A preliminary note on the particular characteristics of the cleft palate disability

The author of the IndependenceChick blog refers to the mainstream as temporarily abled. Doesn’t really fit those who have a cleft. Personal example: I’m a high school and college letterman in the distance events (admittedly in small schools); climbed Mt. Hood a couple times (requires crampons and ice axe); ran marathons.

The nub of the story could be detected in the situation at the undergraduate school I attended. The three other clefted people there did not have a cleft lip. They could pass. They were not treated as disabled.

Our disability consists in the pervasive social attitude of those who can see us. Our disability is social.

It would help if the civil rights revolution was popularly understood as including us. It would help if we were popularly understood as being in a protected class, since the formal mechanisms of “civil rights” unfortunately leverage identity.(1)

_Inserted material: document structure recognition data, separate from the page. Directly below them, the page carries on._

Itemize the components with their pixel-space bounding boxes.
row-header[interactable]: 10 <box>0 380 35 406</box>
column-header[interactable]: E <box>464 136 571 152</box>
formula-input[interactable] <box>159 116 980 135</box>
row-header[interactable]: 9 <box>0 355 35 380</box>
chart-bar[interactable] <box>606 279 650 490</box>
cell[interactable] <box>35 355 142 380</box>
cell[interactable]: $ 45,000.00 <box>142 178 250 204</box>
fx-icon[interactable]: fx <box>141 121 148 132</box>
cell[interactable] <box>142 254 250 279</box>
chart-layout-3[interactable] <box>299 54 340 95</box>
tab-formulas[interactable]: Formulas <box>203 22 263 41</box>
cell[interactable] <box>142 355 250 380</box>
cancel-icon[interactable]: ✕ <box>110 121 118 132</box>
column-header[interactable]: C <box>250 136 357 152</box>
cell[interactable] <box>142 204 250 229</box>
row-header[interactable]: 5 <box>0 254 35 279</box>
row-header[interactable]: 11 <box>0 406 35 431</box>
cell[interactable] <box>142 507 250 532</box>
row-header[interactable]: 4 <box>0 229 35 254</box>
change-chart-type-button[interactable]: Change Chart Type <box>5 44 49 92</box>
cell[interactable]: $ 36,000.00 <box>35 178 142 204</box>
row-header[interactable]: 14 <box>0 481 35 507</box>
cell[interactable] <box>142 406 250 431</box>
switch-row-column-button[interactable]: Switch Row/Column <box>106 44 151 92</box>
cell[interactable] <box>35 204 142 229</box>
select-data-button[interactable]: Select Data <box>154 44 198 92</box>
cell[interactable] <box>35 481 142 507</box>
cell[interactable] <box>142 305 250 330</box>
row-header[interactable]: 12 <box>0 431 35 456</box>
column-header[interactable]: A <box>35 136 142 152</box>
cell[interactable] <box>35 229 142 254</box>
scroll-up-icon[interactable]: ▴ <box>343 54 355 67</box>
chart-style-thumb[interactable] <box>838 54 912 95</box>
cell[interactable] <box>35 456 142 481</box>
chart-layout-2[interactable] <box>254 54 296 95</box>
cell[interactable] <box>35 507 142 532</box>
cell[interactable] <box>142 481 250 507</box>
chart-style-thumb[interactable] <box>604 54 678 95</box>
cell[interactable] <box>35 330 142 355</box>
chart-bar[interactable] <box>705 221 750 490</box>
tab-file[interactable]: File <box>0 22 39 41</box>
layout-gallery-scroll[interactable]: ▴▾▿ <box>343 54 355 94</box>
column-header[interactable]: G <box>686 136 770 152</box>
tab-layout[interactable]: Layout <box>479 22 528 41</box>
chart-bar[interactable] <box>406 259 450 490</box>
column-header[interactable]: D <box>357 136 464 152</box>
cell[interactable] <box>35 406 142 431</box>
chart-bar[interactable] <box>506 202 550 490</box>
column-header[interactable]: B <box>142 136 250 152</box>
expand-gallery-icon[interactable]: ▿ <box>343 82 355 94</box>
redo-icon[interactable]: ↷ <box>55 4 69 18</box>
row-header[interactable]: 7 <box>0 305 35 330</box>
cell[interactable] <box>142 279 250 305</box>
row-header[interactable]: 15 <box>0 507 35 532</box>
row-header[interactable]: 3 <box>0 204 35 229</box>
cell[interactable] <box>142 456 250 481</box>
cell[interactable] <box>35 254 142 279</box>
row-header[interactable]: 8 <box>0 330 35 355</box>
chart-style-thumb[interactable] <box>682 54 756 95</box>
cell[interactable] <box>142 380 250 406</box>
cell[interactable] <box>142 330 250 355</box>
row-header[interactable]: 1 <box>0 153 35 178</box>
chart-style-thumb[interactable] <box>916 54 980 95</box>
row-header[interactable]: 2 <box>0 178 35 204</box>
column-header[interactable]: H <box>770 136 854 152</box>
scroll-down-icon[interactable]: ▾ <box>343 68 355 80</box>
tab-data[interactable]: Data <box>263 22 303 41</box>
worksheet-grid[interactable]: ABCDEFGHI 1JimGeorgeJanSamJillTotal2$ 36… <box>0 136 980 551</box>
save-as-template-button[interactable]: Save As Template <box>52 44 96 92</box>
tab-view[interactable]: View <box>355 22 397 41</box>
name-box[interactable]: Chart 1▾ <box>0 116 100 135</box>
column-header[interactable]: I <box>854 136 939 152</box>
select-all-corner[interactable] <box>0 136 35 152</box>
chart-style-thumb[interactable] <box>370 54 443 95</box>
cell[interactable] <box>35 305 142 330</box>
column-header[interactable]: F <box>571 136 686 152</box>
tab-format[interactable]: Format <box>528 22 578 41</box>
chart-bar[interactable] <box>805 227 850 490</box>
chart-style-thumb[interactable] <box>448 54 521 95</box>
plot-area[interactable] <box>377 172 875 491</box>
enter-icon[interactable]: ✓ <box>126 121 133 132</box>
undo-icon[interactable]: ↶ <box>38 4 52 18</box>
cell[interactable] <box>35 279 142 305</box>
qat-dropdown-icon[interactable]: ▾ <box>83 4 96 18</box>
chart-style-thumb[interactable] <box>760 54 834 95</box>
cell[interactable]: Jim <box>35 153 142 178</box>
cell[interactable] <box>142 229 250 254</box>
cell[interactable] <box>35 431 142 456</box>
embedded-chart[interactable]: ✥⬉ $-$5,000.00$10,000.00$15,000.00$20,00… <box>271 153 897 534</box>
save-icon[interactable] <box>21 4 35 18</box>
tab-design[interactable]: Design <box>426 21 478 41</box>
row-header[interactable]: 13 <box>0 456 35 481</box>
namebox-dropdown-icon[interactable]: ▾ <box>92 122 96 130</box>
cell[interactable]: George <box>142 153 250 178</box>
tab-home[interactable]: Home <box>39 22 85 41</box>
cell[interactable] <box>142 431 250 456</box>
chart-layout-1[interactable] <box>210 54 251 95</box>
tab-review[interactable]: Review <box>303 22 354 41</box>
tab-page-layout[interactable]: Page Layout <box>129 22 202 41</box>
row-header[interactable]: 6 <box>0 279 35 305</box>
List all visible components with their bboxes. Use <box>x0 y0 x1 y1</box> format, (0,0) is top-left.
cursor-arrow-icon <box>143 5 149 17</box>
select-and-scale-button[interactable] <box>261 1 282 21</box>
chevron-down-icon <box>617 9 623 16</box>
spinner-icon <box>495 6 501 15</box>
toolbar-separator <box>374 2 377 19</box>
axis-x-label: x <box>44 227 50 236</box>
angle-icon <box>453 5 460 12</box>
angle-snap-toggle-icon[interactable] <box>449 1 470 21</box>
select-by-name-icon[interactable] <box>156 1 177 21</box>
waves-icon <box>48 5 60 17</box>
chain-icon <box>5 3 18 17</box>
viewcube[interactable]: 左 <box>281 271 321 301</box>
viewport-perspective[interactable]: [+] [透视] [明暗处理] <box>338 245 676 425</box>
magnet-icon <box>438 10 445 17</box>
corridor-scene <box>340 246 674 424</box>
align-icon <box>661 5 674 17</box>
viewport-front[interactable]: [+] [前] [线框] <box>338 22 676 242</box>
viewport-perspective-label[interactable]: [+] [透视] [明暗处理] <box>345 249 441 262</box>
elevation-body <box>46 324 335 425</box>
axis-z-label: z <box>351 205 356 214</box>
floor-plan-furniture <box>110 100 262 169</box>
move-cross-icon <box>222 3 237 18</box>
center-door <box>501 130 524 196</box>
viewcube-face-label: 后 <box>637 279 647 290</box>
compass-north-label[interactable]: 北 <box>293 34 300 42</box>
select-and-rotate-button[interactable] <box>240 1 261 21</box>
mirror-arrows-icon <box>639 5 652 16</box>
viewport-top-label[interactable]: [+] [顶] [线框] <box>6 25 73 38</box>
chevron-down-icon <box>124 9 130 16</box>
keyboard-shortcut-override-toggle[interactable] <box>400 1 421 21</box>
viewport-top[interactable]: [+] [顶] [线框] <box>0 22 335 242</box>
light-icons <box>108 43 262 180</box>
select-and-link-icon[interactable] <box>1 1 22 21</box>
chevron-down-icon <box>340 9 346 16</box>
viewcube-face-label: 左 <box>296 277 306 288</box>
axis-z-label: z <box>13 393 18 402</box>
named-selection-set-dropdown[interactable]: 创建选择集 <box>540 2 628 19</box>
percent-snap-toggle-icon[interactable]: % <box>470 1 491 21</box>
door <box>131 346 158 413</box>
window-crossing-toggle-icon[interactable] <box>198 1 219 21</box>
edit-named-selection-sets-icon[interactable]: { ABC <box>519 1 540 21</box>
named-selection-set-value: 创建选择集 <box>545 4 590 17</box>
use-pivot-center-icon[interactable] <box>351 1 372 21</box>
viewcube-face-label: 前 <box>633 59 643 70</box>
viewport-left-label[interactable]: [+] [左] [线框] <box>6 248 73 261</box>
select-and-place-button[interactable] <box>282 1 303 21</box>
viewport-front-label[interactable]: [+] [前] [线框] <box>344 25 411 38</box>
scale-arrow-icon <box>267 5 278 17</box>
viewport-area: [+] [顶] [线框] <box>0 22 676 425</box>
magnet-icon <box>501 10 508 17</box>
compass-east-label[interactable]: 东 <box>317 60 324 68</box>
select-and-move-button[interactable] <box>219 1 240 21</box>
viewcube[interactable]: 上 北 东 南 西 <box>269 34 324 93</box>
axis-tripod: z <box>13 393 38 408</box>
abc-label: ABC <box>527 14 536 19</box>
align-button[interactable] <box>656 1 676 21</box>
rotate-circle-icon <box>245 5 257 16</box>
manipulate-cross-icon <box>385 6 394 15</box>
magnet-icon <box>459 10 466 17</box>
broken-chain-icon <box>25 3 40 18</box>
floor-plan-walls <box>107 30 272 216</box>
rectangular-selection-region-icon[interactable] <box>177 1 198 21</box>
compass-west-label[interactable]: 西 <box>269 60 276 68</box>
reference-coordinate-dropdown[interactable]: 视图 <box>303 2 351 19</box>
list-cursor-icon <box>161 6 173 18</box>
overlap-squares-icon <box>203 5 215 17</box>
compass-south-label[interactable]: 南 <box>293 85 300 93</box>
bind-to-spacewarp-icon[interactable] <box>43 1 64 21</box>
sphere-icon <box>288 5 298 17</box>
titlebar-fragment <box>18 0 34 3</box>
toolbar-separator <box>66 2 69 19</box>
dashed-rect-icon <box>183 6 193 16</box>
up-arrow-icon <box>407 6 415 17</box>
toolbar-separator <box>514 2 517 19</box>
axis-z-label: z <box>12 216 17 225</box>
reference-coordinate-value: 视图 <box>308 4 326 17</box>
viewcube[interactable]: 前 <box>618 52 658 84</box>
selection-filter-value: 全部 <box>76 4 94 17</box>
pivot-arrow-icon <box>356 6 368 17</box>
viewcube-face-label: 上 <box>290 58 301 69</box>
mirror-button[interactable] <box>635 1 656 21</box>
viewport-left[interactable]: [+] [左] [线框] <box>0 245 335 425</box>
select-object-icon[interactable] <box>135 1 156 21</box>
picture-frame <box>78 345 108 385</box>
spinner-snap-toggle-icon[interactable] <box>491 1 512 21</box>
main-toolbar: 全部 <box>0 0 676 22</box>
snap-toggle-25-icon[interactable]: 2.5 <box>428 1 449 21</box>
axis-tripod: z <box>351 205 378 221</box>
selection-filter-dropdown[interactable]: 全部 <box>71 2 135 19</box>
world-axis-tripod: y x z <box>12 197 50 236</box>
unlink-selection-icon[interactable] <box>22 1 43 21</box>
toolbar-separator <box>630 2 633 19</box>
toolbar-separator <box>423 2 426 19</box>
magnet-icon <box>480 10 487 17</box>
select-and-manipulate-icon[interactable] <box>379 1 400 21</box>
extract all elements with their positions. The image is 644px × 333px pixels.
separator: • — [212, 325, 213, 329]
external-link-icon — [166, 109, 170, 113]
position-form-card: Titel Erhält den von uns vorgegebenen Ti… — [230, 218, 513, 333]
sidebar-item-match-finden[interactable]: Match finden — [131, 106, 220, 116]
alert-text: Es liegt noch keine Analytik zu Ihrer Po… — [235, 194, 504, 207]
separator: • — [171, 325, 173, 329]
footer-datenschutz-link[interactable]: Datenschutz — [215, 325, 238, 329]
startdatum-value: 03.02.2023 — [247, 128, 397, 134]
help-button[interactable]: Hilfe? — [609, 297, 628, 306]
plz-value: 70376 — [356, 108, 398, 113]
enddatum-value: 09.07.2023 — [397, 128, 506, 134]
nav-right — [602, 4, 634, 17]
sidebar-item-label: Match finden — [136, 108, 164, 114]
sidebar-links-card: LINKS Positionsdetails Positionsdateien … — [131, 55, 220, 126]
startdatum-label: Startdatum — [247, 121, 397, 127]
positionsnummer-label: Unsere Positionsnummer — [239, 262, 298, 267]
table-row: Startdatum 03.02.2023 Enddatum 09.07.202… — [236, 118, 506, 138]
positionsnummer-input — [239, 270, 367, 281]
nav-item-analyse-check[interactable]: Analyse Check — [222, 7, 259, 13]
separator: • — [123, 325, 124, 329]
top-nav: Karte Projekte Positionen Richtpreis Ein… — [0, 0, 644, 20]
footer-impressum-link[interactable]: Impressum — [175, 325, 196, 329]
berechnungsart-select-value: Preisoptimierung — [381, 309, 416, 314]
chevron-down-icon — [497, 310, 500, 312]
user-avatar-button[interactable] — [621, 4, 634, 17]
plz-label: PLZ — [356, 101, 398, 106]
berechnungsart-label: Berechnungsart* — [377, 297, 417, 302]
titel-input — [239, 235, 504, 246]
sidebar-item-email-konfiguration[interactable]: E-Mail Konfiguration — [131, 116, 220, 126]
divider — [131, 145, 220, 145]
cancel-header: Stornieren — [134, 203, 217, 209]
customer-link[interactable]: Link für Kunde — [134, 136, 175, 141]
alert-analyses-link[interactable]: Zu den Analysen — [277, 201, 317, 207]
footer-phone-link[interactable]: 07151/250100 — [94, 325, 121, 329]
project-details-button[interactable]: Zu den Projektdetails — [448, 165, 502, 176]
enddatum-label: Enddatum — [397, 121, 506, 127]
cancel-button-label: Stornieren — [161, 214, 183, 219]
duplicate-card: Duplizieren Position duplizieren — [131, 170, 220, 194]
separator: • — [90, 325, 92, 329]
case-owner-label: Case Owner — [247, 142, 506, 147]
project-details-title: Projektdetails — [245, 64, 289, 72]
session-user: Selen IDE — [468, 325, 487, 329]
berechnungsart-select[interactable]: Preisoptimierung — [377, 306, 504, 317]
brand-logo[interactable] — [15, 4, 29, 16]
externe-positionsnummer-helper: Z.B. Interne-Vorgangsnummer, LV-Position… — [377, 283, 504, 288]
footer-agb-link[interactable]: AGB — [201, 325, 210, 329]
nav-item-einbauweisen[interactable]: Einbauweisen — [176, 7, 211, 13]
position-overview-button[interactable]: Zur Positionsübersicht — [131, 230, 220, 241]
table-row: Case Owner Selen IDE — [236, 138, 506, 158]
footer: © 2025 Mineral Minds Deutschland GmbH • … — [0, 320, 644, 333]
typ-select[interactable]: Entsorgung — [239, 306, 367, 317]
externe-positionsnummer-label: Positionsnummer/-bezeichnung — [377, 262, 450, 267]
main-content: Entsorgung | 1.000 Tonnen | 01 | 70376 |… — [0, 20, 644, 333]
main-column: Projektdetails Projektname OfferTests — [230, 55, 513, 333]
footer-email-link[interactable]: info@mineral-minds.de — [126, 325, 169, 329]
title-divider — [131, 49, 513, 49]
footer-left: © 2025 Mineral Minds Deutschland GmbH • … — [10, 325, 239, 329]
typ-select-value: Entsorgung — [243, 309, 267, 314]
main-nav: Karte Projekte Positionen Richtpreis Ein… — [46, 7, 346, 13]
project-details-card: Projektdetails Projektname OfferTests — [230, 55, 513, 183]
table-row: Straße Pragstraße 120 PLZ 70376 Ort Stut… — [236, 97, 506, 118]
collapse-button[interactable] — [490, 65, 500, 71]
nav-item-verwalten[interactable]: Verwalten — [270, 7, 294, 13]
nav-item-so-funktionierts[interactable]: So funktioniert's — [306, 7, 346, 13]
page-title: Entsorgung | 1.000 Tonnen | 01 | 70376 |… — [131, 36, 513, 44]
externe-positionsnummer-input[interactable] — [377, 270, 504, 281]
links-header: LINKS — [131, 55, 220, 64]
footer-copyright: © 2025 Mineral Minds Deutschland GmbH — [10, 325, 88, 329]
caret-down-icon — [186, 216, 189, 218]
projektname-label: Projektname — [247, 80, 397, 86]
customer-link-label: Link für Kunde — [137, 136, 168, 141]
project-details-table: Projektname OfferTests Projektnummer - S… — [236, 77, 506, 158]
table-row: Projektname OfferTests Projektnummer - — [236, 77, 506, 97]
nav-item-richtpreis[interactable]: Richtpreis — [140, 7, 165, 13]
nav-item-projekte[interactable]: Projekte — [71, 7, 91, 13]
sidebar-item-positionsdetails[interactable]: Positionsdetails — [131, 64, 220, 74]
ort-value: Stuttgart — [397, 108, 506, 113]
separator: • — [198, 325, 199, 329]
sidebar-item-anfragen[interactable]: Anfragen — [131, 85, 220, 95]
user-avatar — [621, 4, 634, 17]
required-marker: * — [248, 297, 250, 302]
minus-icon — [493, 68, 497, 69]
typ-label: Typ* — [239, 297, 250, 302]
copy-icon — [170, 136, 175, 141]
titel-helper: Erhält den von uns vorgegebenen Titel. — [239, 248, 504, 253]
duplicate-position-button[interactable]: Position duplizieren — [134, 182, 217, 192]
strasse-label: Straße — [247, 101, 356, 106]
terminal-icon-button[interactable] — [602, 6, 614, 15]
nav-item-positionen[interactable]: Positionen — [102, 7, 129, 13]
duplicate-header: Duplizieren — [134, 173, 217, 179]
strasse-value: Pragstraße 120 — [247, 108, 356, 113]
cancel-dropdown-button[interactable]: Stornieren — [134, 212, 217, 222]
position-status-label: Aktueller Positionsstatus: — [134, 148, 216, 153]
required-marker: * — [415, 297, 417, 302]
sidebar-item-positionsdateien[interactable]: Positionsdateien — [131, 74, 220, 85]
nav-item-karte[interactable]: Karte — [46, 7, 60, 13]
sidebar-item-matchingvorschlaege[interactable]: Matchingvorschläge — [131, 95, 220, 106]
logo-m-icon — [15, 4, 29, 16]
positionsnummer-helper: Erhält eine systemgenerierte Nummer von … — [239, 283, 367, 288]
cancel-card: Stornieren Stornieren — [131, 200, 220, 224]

Another topic, as things are, and particularly in the holiday season, gift-giving-and-the-outsider seems to be an undiscussed aspect of cleft prejudice. The person we give a gift to uneasily feels that we are presuming that we are their equal in doing so. But not giving the gift violates a social norm. It’s a cleft Catch-22. The existing social system’s neglect of people having a cleft here, as in many places, lacks:

  1. A social standard for required social gift-giving
  2. A social language or mode of discourse for us is missing. If the issue is race, one can say “racist,” “racism.” The proposed equivalent, “ableist,” “ableism” is feeble. (Would “cleftphobic” serve as “transphobic” does?)
  3. In any case, we’re not supposed to talk about it. (I remember the feeling of struggling against a taboo when starting this blog years ago.)
  4. The last post observed that cleft people can’t use the communitarian solution because their 1-in-700 status effectively means that the average cleft person doesn’t have a community
  5. Political action is hindered by the same factor: 1-in-700
  6. Democratic public-spiritedness should help the clefted population, but again as the last post implies, this is now much more the era of power, not ethics/civic virtue
A personal experience with institutions, which may be more than anecdotal: In the fall of the year I graduated from college, I entered a midwestern university English Department’s Ph.D program, having a national scholastic fellowship. At the department’s welcoming party, when the department’s representative saw me, he got a look of unbelieving disgust. In the classes, it was clear that I was not welcome.

At a left coast university, in encounters as a graduate student (I entered on an M.A. from a city university just starting its graduate program), as an auditor, and in an adult education class, an attitude having nothing to do with scholastic ability prevailed.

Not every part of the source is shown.